**Exercise requirements**
When a line below holds the string "Giải", show that line.

++++++++++

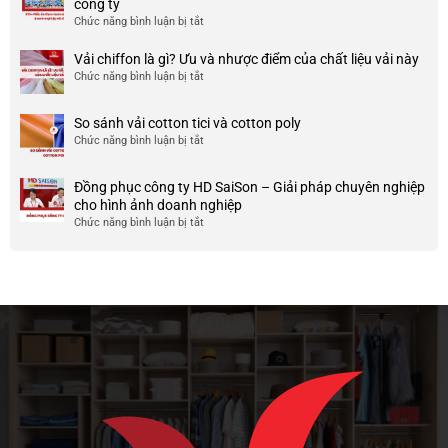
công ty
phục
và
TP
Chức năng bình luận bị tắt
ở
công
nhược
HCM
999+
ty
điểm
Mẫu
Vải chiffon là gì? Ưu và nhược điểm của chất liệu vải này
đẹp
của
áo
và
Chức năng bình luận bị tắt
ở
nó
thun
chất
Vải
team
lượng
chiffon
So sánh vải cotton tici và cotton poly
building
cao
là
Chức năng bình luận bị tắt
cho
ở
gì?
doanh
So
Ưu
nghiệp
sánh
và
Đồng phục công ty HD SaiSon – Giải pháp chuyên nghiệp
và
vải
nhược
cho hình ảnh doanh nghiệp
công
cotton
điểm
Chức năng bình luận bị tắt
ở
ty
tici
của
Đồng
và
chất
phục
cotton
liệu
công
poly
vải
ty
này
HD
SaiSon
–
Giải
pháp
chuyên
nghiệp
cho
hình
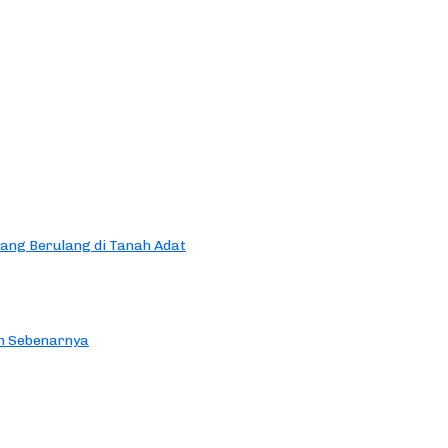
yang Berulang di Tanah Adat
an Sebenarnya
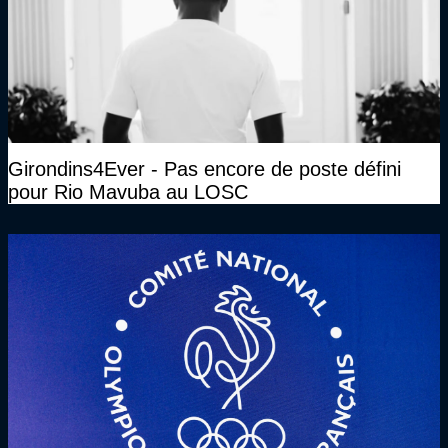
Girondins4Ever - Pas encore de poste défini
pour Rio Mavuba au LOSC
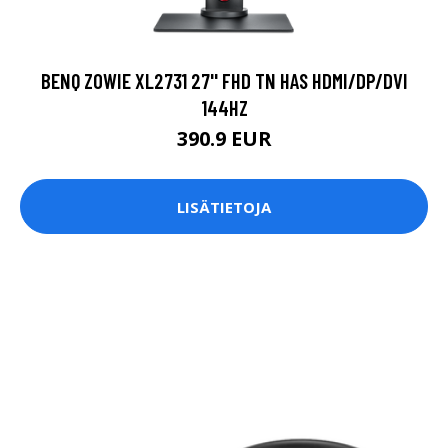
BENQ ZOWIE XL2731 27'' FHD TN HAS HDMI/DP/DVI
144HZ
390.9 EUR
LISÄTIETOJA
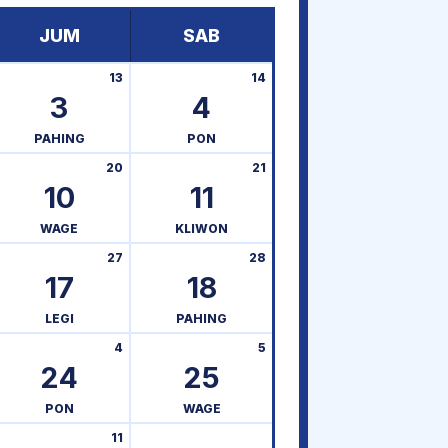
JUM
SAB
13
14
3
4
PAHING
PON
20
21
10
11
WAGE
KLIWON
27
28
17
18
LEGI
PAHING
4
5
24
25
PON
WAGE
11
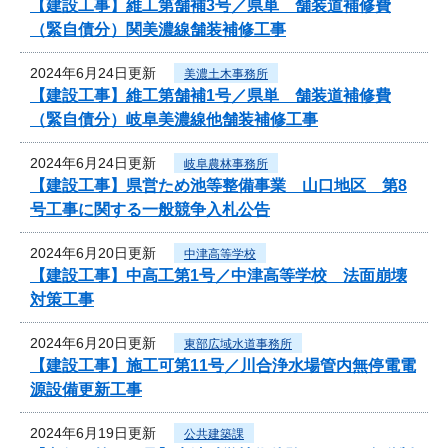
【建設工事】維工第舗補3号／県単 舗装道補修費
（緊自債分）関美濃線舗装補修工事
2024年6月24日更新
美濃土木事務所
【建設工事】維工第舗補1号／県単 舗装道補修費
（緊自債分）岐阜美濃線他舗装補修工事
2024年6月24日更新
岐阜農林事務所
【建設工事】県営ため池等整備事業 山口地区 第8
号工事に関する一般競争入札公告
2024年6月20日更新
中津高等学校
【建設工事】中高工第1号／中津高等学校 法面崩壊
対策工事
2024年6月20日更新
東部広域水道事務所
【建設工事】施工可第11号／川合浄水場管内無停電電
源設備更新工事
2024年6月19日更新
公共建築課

++++++++++

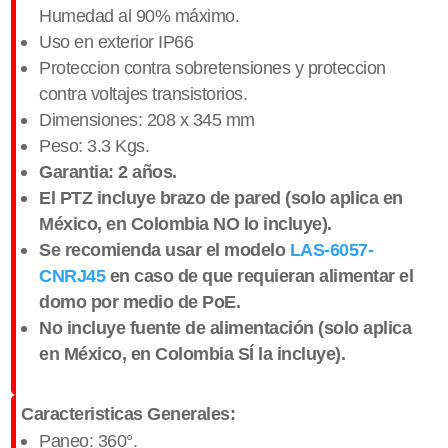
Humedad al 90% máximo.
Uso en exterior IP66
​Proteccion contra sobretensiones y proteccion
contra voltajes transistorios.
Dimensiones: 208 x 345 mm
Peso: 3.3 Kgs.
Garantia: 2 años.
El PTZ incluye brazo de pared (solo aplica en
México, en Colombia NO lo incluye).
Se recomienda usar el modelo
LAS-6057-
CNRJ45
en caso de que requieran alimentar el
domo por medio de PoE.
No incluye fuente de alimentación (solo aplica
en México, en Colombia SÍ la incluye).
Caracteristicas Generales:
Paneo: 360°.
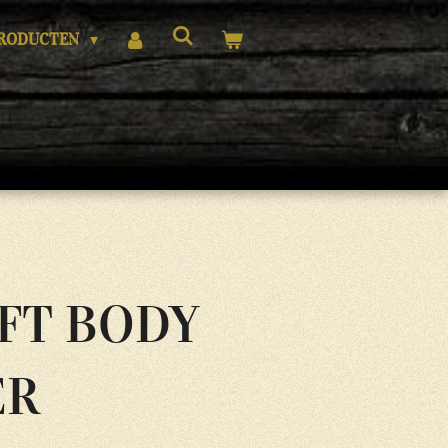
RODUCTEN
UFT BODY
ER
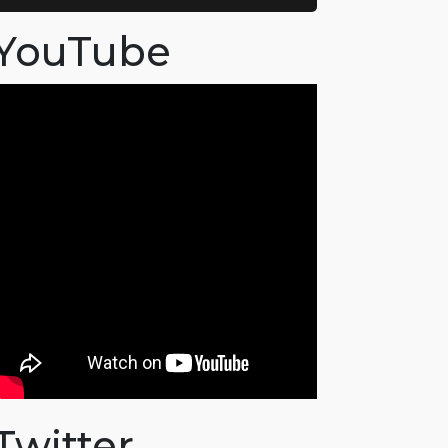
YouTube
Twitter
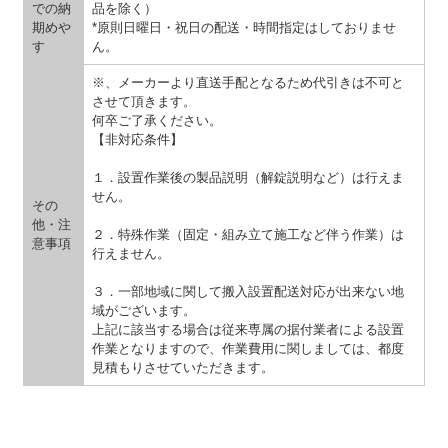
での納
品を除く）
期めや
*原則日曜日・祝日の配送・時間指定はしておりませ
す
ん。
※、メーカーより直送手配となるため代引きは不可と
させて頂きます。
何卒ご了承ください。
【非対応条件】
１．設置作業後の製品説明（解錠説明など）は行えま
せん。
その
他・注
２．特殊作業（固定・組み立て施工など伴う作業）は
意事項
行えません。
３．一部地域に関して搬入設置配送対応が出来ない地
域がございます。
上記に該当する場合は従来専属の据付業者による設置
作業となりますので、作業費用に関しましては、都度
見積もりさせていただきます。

++++++++++

**Exercise result**
Đồng phục công ty HD SaiSon – Giải pháp chuyên nghiệp
Giải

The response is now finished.